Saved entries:
----------------

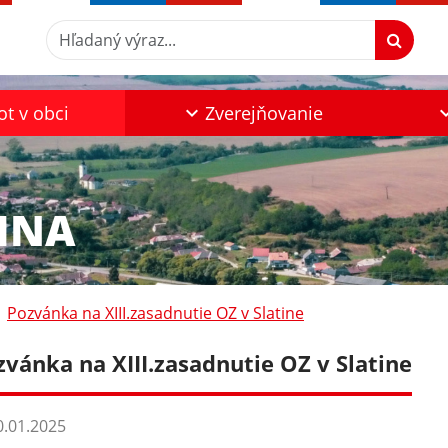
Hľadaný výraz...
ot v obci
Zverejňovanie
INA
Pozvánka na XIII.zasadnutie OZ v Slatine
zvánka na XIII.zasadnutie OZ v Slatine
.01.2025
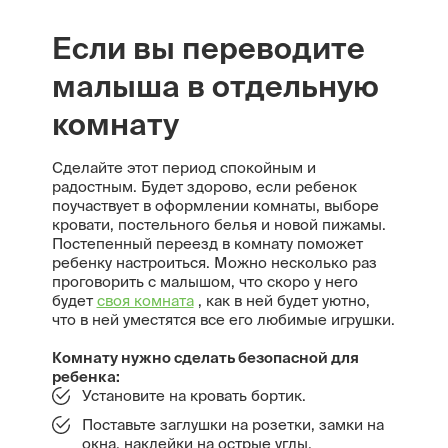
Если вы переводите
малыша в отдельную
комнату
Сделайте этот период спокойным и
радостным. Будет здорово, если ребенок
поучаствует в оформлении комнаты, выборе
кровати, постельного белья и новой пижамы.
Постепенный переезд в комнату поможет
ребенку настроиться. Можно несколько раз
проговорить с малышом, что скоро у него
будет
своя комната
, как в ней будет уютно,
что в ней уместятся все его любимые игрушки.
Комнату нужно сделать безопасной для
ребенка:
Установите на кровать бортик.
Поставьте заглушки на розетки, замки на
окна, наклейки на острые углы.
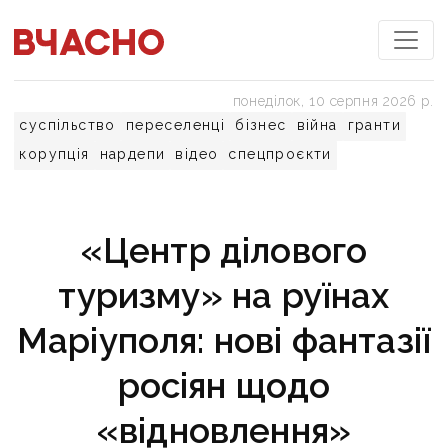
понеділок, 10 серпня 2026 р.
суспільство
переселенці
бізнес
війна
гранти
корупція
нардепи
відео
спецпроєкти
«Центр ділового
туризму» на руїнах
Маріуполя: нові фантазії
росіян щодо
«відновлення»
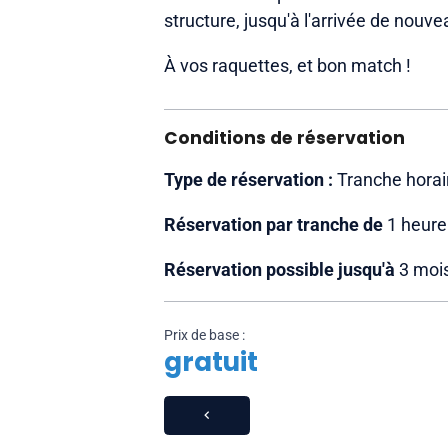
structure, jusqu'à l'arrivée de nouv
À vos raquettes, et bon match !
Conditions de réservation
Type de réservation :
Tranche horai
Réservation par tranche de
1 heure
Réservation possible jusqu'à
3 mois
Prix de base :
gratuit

----------------

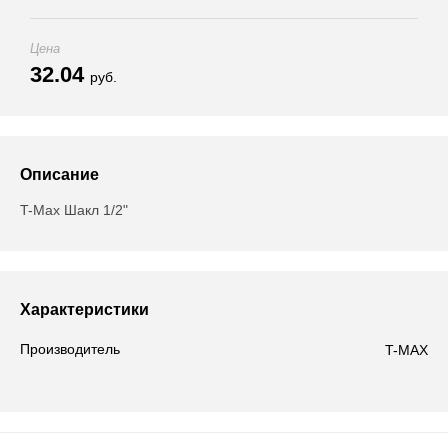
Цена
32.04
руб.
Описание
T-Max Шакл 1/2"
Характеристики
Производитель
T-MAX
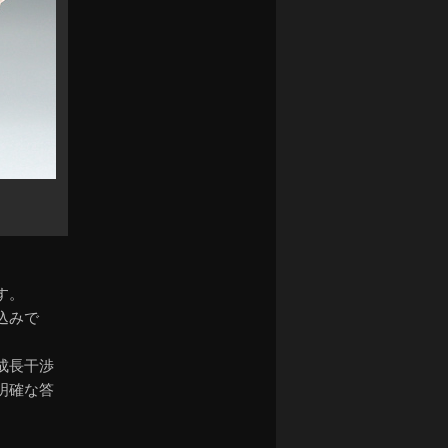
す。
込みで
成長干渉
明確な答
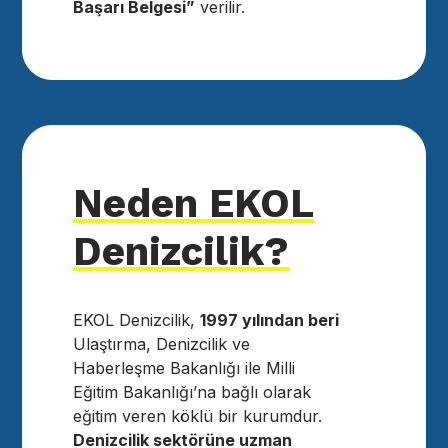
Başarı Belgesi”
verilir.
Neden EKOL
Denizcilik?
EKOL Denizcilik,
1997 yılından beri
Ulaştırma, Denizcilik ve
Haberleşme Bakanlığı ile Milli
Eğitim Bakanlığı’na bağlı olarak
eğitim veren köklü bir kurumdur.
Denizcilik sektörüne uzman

----------------

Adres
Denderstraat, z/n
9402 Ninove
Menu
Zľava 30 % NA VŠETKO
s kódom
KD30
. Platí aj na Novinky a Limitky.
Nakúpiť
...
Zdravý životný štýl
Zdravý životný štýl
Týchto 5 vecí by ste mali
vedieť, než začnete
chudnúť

----------------

• [TASK TO COMPLETE]
Whichever lines of the data include the word "zasadnutie", pull them out.

• [RESULT BELOW]
Pozvánka na XIII.zasadnutie OZ v Slatine
zvánka na XIII.zasadnutie OZ v Slatine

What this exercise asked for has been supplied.